Hasbro Children’s participates in national study on long-term effects on COVID-19 in children


Hasbro Children’s will receive approximately $ 40 million from the NIH to lead the study in Rhode Island and the surrounding area.

Dr. Sean Deoni, Professor of Diagnostic Imaging and Pediatrics at Brown University’s Warren Alpert Medical School, is co-directing the Rhode Island research that will lead the LEGACI (Life-Course Examination of Genomics and Neurocognitive Changes Following COVID-19 Infection) study special focus on people under 25 years of age.

“While children seem resilient to COVID-19 and are much less likely to experience serious illness or death, we don’t know how COVID-19 affects their long-term health and development and we need to respond quickly,” Deoni said.

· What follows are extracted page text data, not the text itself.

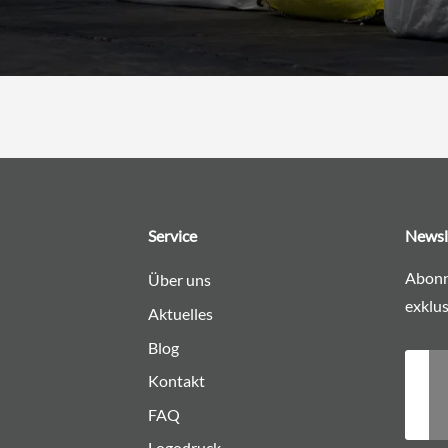
Service
Newsl
Abonn
Über uns
exklus
Aktuelles
Blog
Kontakt
FAQ
Logodruck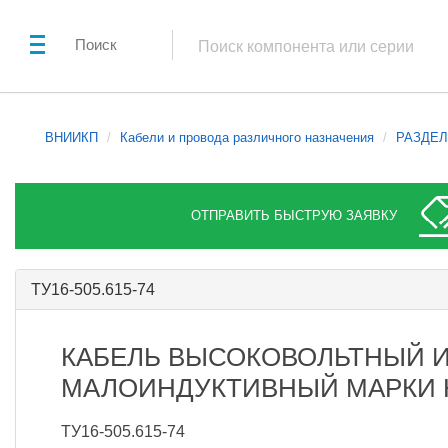
Поиск
ВНИИКП
Кабели и провода различного назначения
РАЗДЕЛ 
ОТПРАВИТЬ БЫСТРУЮ ЗАЯВКУ
ТУ16-505.615-74
КАБЕЛЬ ВЫСОКОВОЛЬТНЫЙ 
МАЛОИНДУКТИВНЫЙ МАРКИ 
ТУ16-505.615-74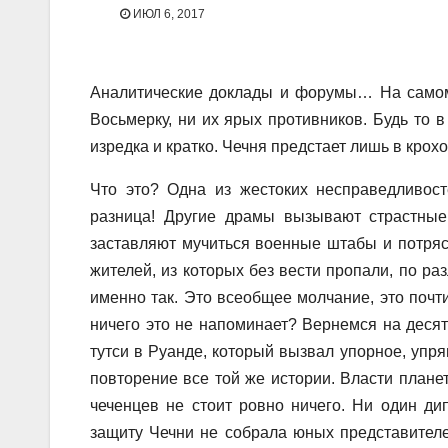
ИЮЛ 6, 2017
Аналитические доклады и форумы… На самом 
Восьмерку, ни их ярых противников. Будь то 
изредка и кратко. Чечня предстает лишь в кро
Что это? Одна из жестоких несправедливост
разница! Другие драмы вызывают страстные
заставляют мучиться военные штабы и потряс
жителей, из которых без вести пропали, по ра
именно так. Это всеобщее молчание, это почт
ничего это не напоминает? Вернемся на десят
тутси в Руанде, который вызвал упорное, уп
повторение все той же истории. Власти план
чеченцев не стоит ровно ничего. Ни один ди
защиту Чечни не собрала юных представителе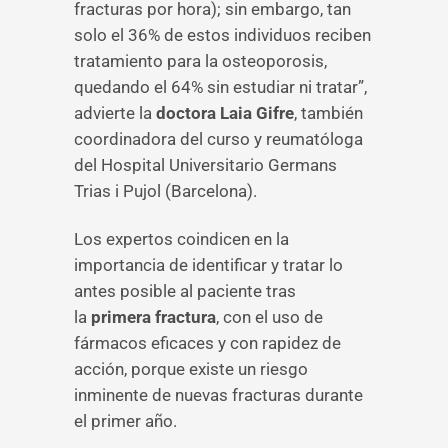
fracturas por hora); sin embargo, tan
solo el 36% de estos individuos reciben
tratamiento para la osteoporosis,
quedando el 64% sin estudiar ni tratar”,
advierte la
doctora Laia Gifre
, también
coordinadora del curso y reumatóloga
del Hospital Universitario Germans
Trias i Pujol (Barcelona).
Los expertos coindicen en la
importancia de identificar y tratar lo
antes posible al paciente tras
la
primera fractura
, con el uso de
fármacos eficaces y con rapidez de
acción, porque existe un riesgo
inminente de nuevas fracturas durante
el primer año.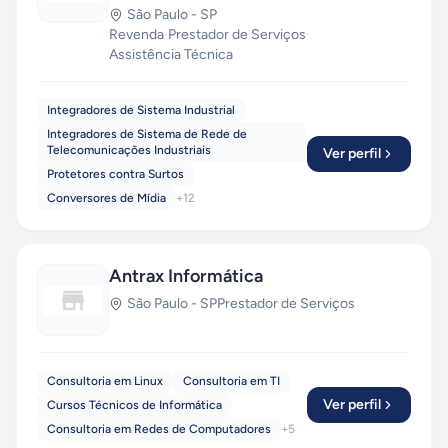
São Paulo
-
SP
Revenda
·
Prestador de Serviços
·
Assistência Técnica
Integradores de Sistema Industrial
Integradores de Sistema de Rede de
Telecomunicações Industriais
Ver perfil
Protetores contra Surtos
Conversores de Mídia
+
12
Antrax Informática
São Paulo
-
SP
Prestador de Serviços
Consultoria em Linux
Consultoria em TI
Ver perfil
Cursos Técnicos de Informática
Consultoria em Redes de Computadores
+
5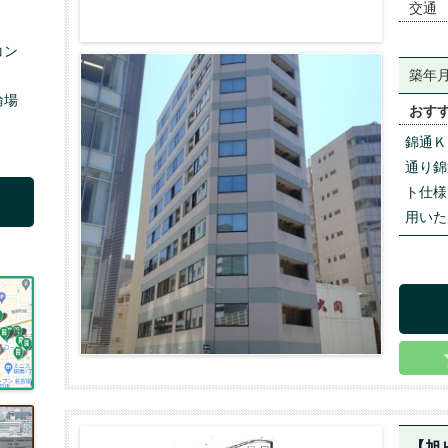
交通
コン
築年
輪場
おす
錦通Ｋ
通り錦
ト仕様
用いた
【旭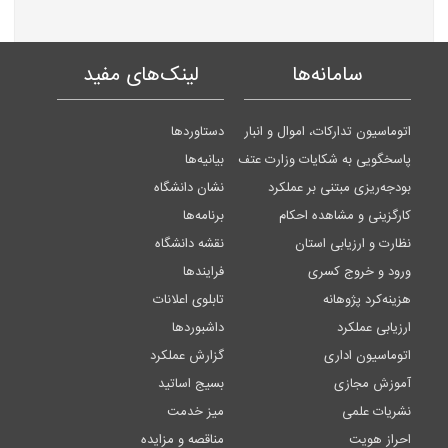
سامانه‌ها
لینک‌های مفید
اتوماسیون تدارکات، اموال و انبار
دستاوردها
پاسخگویی به شکایات وزارت عتف
بیانیه‌ها
بودجه‌ریزی مبتنی بر عملکرد
نشان دانشگاه
کارگزینی و مشاهده احکام
برنامه‌ها
نظارت و ارزیابی استان
نقشه دانشگاه
ورود و خروج کسری
فرایندها
هزینه‌کرد پژوهانه
تابلوی اعلانات
ارزیابی عملکرد
داشبوردها
اتوماسیون اداری
گزارش عملکرد
آموزش مجازی
بسیج اساتید
نشریات علمی
میز خدمت
احراز هویت
مناقصه و مزایده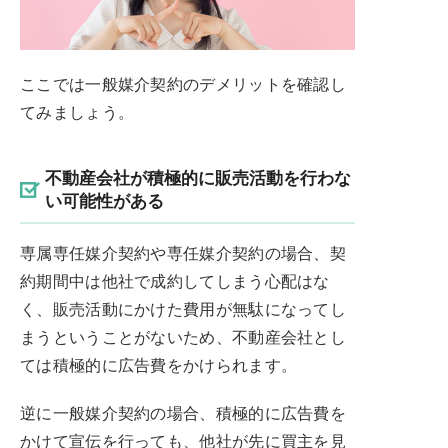
ここでは一般媒介契約のデメリットを確認し
てみましょう。
不動産会社が積極的に販売活動を行わな
い可能性がある
専属専任媒介契約や専任媒介契約の場合、契
約期間中は他社で成約してしまう心配はな
く、販売活動にかけた費用が無駄になってし
まうということがないため、不動産会社とし
ては積極的に広告費をかけられます。
逆に一般媒介契約の場合、積極的に広告費を
かけて宣伝を行っても、他社が先に買主を見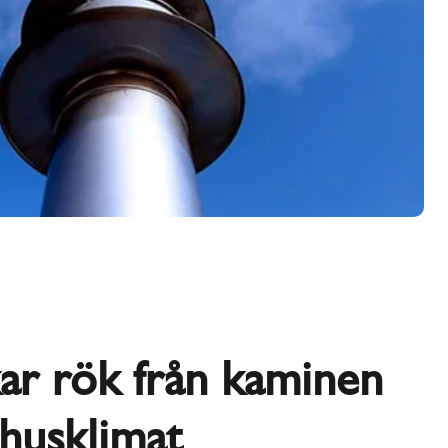
ar rök från kaminen
husklimat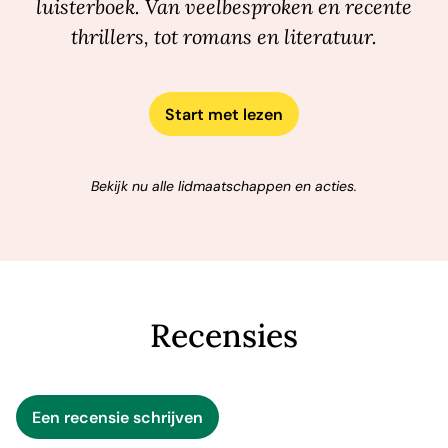
luisterboek. Van veelbesproken en recente
thrillers, tot romans en literatuur.
Start met lezen
Bekijk nu alle lidmaatschappen en acties.
Recensies
Een recensie schrijven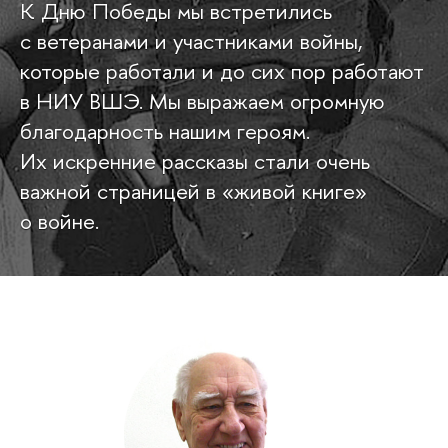
К Дню Победы мы встретились
с ветеранами и участниками войны,
которые работали и до сих пор работают
в НИУ ВШЭ. Мы выражаем огромную
благодарность нашим героям.
Их искренние рассказы стали очень
важной страницей в «живой книге»
о войне.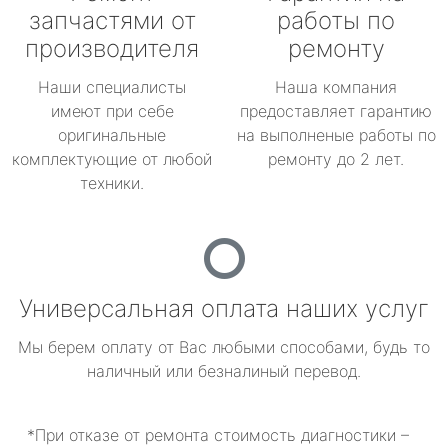
запчастями от
работы по
производителя
ремонту
Наши специалисты
Наша компания
имеют при себе
предоставляет гарантию
оригинальные
на выполненые работы по
комплектующие от любой
ремонту до 2 лет.
техники.
Универсальная оплата наших услуг
Мы берем оплату от Вас любыми способами, будь то
наличный или безналиный перевод.
*При отказе от ремонта стоимость диагностики –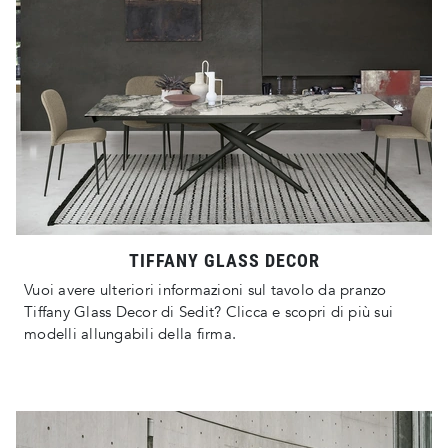
TIFFANY GLASS DECOR
Vuoi avere ulteriori informazioni sul tavolo da pranzo
Tiffany Glass Decor di Sedit? Clicca e scopri di più sui
modelli allungabili della firma.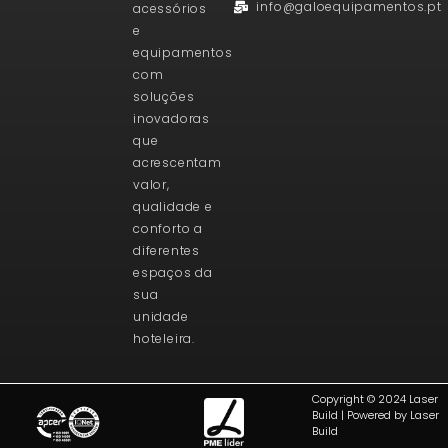
info@galoequipamentos.pt
acessórios
e
equipamentos
com
soluções
inovadoras
que
acrescentam
valor,
qualidade e
conforto a
diferentes
espaços da
sua
unidade
hoteleira.
Copyright © 2024 Laser
Build | Powered by Laser
Build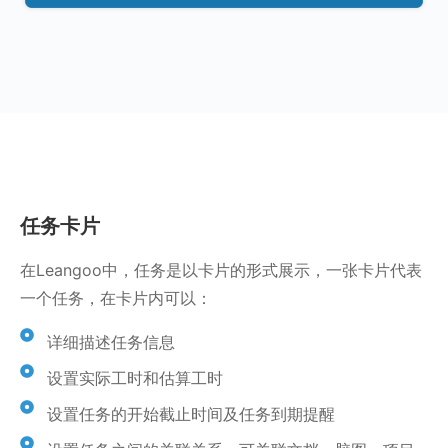
任务卡片
在Leangoo中，任务是以卡片的形式展示，一张卡片代表
一个任务，在卡片内可以：
详细描述任务信息
设置实际工时和估算工时
设置任务的开始截止时间及任务到期提醒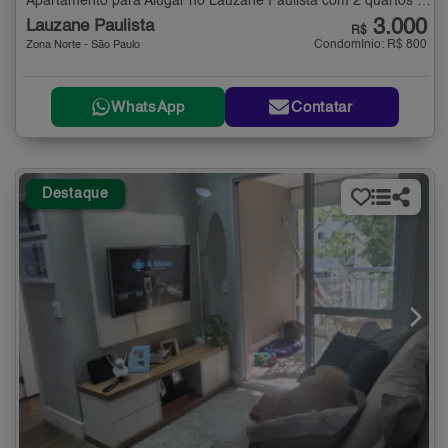
Apartamento para Alugar no Lauzane Paulista com 2 quartos - 74 m²
3.000
Lauzane Paulista
R$
Condomínio: R$ 800
Zona Norte - São Paulo
WhatsApp
Contatar
Destaque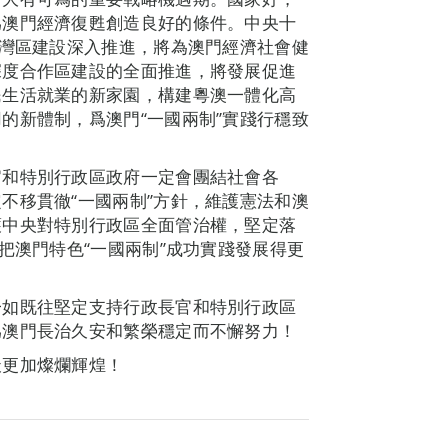
爲澳門經濟復甦創造良好的條件。中央十
大灣區建設深入推進，將為澳門經濟社會健
深度合作區建設的全面推進，將發展促進
民生活就業的新家園，構建粵澳一體化高
的新體制，爲澳門“一國兩制”實踐行穩致
官和特別行政區政府一定會團結社會各
不移貫徹“一國兩制”方針，維護憲法和澳
護中央對特別行政區全面管治權，堅定落
把澳門特色“一國兩制”成功實踐發展得更
一如既往堅定支持行政長官和特別行政區
爲澳門長治久安和繁榮穩定而不懈努力！
天更加燦爛輝煌！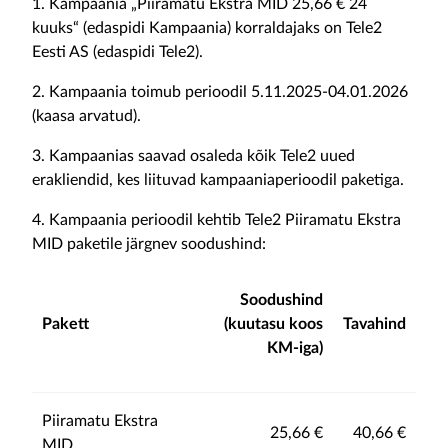
1. Kampaania „Piiramatu Ekstra MID 25,66 € 24
kuuks“ (edaspidi Kampaania) korraldajaks on Tele2
Eesti AS (edaspidi Tele2).
2. Kampaania toimub perioodil 5.11.2025-04.01.2026
(kaasa arvatud).
3. Kampaanias saavad osaleda kõik Tele2 uued
erakliendid, kes liituvad kampaaniaperioodil paketiga.
4. Kampaania perioodil kehtib Tele2 Piiramatu Ekstra
MID paketile järgnev soodushind:
Soodushind
Pakett
(kuutasu koos
Tavahind
KM-iga)
Piiramatu Ekstra
25,66 €
40,66 €
MID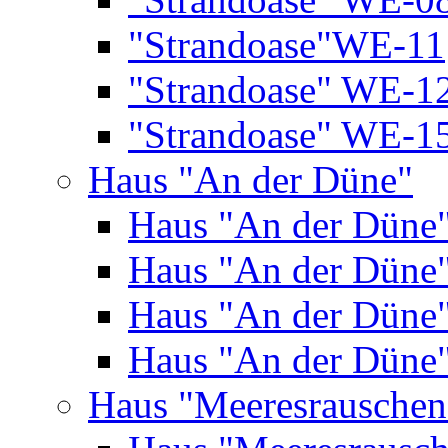
"Strandoase"WE-11
"Strandoase" WE-1
"Strandoase" WE-1
Haus "An der Düne"
Haus "An der Düne
Haus "An der Düne
Haus "An der Düne
Haus "An der Düne
Haus "Meeresrauschen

Deoni said the study aims to recruit approximately 1,200 people in three locations, with “approximately 400 to 500” pediatric patients at Hasbro Children’s. He said the number includes healthy children who do not have COVID-19, children who are currently experiencing acute symptoms, children who have had COVID-19 within the past 18 months but have had no persistent symptoms, and pediatric patients who have COVID -19 within had the last 18 months with persistent symptoms.

“We’re really looking at the full spectrum to really understand the implications of these different aspects,” he said. “With the delta [variant]”Obviously there are a lot of particularly hurtful children when they go back to school.”

The goal is to complete patient enrollment within the next eight to twelve months, and the study will last up to four years, depending on when these people enter and how severe their symptoms are. Families interested in enrolling can expect a “tiered assessment plan” where the first tier is completely out of the way and general demographic issues are addressed.

It will use mobile health technologies like smartphone apps and wearable devices to collect data; and characterize the incidence and prevalence of long-term sequelae that span the spectrum of symptoms, underlying causes, risk factors, and outcomes.

The second stage of the study for families will be more involved and will include antibody and antigen tests. Children will play cognitive games, and then the doctors will check the children’s heart rate, blood pressure, and neuroimaging. Biological samples such as saliva, hair and blood are also taken. Patients in the study may also have optional activities such as measuring their physical responses to running on a treadmill.

Deoni told the Globe that this study was ideal for Rhode Island as it had “one of the highest” rates of COVID-19 in pediatric patients per capita in the country. He said that about 600 pediatric patients have been diagnosed with active COVID-19 infection since last year.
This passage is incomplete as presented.